During his closing speech at the 28th Consultation and Assessment Meeting of AK Party (AKP) in Ankara’s Kizilcahamam district on Sunday, Erdogan put the blame on CHP for the attack that targeted its leader during a fallen soldier’s funeral last week.
Kilicdaroglu was attacked in Ankara’s Cubuk district by dozens of men at the funeral of Private Yener Kirikci, who died in a clash between the Turkish army and the outlawed Kurdistan Workers’ Party (PKK), in what party members call a “lynch attempt” against their leader.
“We [AKP] condemn the attack explicitly. What we protest is the harassment, terror allegations and insults the relatives of the fallen soldier and people of the [Cubuk] district face,” Erdogan said, referring to CHP’s terrorism accusations.
A day after the attack on Kilicdaroglu, CHP Deputy Chairman Aykut Erdogdu accused the perpetrators of being members of a terrorist organization on his official Twitter account.
“Those who attacked our chairman in an attempt to lynch him are ignoble terrorists who [actually] attacked this country’s national unity. This ignoble mob has unity of purpose with separatist terrorists. I damn this ignoble mob. We will not give this country up to them,” Erdogdu said.

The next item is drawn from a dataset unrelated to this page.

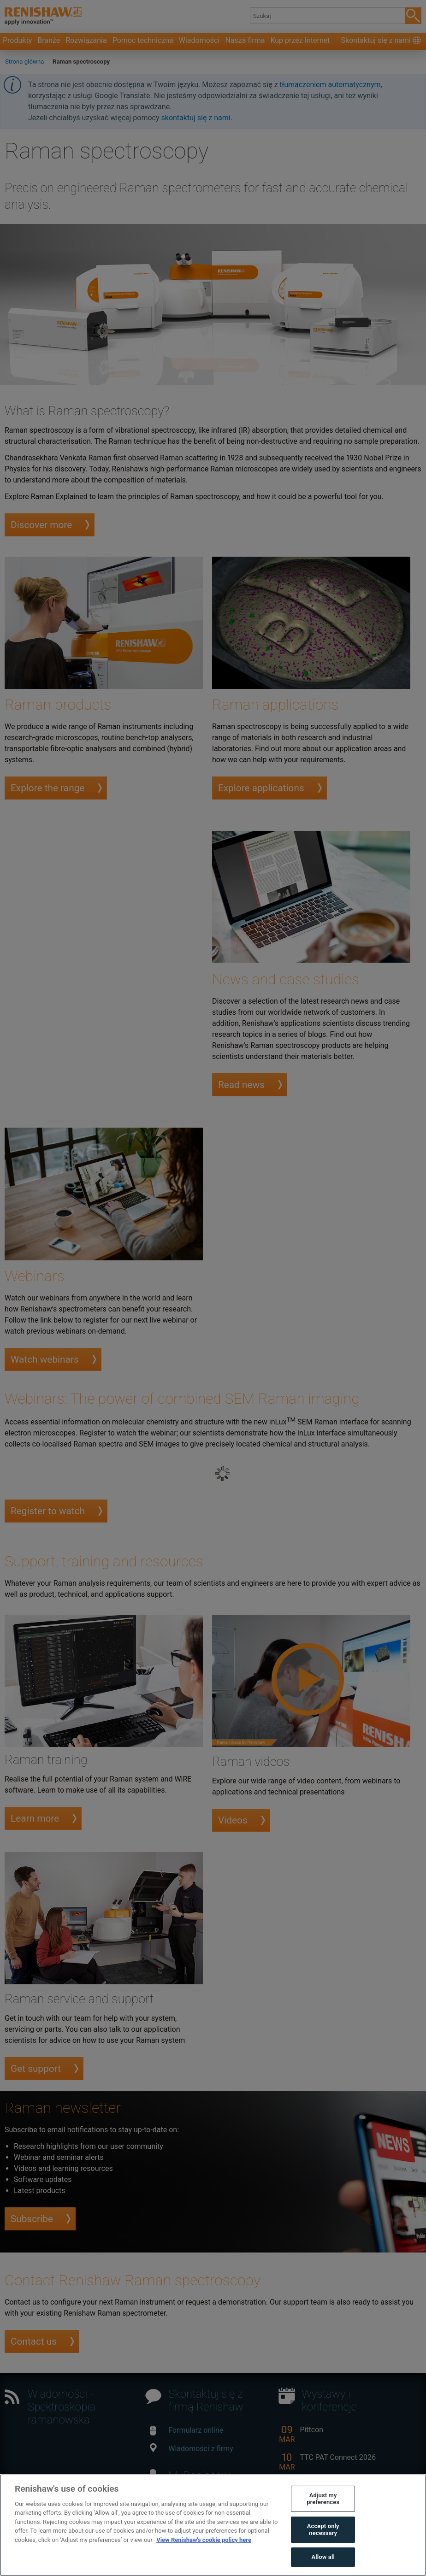 The image size is (426, 2576). What do you see at coordinates (203, 2550) in the screenshot?
I see `View Renishaw's cookie policy here [More information about your privacy, opens in a new tab]` at bounding box center [203, 2550].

Referring to CHP’s cooperation with the pro-Kurdish People’s Democratic Party (HDP) during the local elections, the president added: “Those who attacked you are those whom you walked arm in arm with and no one else.” Erdogan underlined that what led to last week’s attack was CHP’s having a common purpose with the pro-Kurdish HDP during the local elections on March 31.
“We say: If you collaborated with a party in command of a terrorist organization, you would make our martyrs turn in their graves. They [CHP members] claim that we are legitimizing the incident [attack on Kilicdaroglu],” Erdogan further said.
As part of its political strategy in western Turkey, HDP sat out of the mayoral races in large cities and urged its supporters to cast strategic votes for the Nation Alliance formed by the secular opposition CHP and nationalist opposition IYI (Good) Party.
Partly due to that strategy, CHP was able to defeat AKP’s candidate and won the mayoral race in Istanbul, the city where Erdogan’s political career began as mayor in the 1990s.
Turkey accuses the HDP of having links with PKK, an armed militant group listed as a terrorist organization by Turkey, that has been fighting for self-rule in the predominantly Kurdish southeastern region of Turkey for more than 30 years.
Although HDP denies the allegations, several party seniors, including the co-chair Selahattin Demirtas, have been in prison on various charges that include “managing a terrorist organization”.
“CHP administration is different to those citizens who voted for the party. We should realize that,” Erdogan stated, putting the blame on his party for not being able to attract CHP’s voters in the local elections.
“We are obliged to examine ourselves for failing to reach those citizens [who voted for other parties], express ourselves and receive their support,” Erdogan added.